IGBREIT: REIT Delivers Strong Full-Year Performance, Analysts Issue Buy Rating
| Investment Bank | TA SECURITIES |
|---|---|
| TP (Target Price) | RM0.25 (+25.0%) |
| Last Traded | RM0.20 |
| Recommendation |
A leading Real Estate Investment Trust (REIT) has reported impressive financial results for the fourth quarter and full fiscal year 2025, significantly exceeding expectations. The robust performance was largely driven by substantial rental income growth from its established mall portfolio and a significant contribution from its newly operational asset.
Performance Review
For the fourth quarter of fiscal year 2025 (4QFY25), the REIT saw its revenue climb by 31.6% year-on-year (YoY) to RM208.3 million, while Net Property Income (NPI) surged by 44.3% YoY to RM155.7 million. This strong upward trend extended to the full fiscal year, with total revenue for FY25 reaching RM705.1 million, a 12.6% YoY increase, and NPI growing by 17.1% YoY to RM533.6 million.
The realised net profit for FY25 stood at RM435.5 million, marking an 18.1% YoY increase. This figure comfortably surpassed both internal and consensus estimates, reaching approximately 104% of full-year projections. The strong profit after taxation was further bolstered by net fair value changes related to investment properties during the quarter.

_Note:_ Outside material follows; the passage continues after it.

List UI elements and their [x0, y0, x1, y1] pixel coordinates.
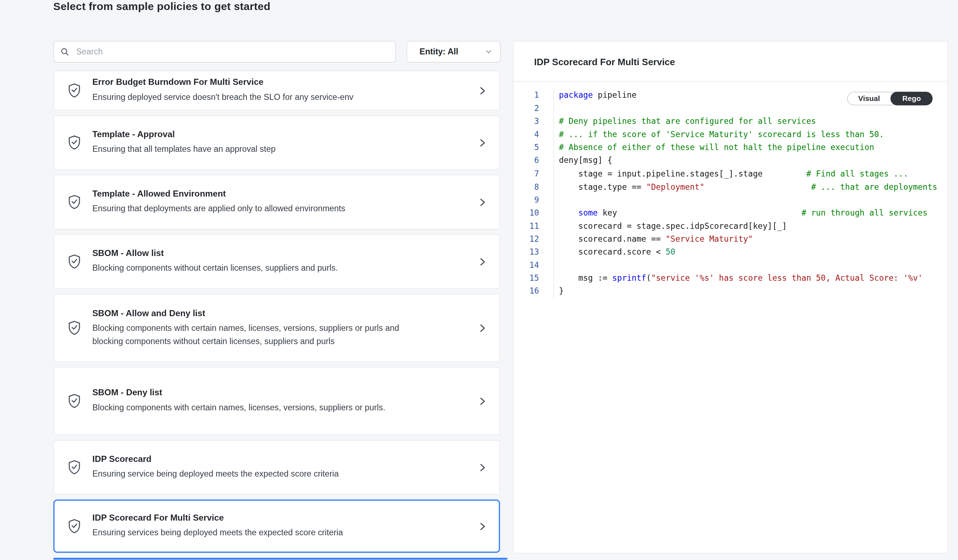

The impressive growth in revenue and NPI was primarily attributed to higher rental income generated by its flagship properties, Mid Valley Megamall and The Gardens Mall. A crucial factor was also the additional income stream from the Mid Valley Southkey Mall, which completed its operations in November 2025 and quickly began contributing to the portfolio’s earnings. The manager approved a distribution of 97.5% of the REIT’s quarterly distributable income, amounting to RM128.4 million or 2.97 sen per unit.
Operational Strength and Future Outlook
Operational metrics underscore the REIT’s strong market position, with occupancy rates across Mid Valley Megamall, The Gardens Mall, and the new Mid Valley Southkey Mall virtually full, averaging around 99%. Average gross monthly rental incomes have also shown positive trends across the portfolio, indicating healthy demand for prime retail spaces.
Looking ahead to FY26, the REIT faces an active lease renewal cycle. Mid Valley Megamall has 171 leases due for renewal, representing about 40.5% of its net lettable area (NLA). The Gardens Mall will see 99 leases up for renewal, accounting for approximately 26.0% of its NLA, while Mid Valley Southkey Mall has 81 leases, or about 19.1% of NLA, scheduled for renewal. This presents opportunities for positive rental reversions and continued optimization of the asset base.
In light of the robust financial performance, strong operational fundamentals, and positive future outlook, analysts have issued a BUY recommendation for the REIT, setting a target price of RM0.25, representing a potential upside of 25.0% from the last traded price of RM0.20.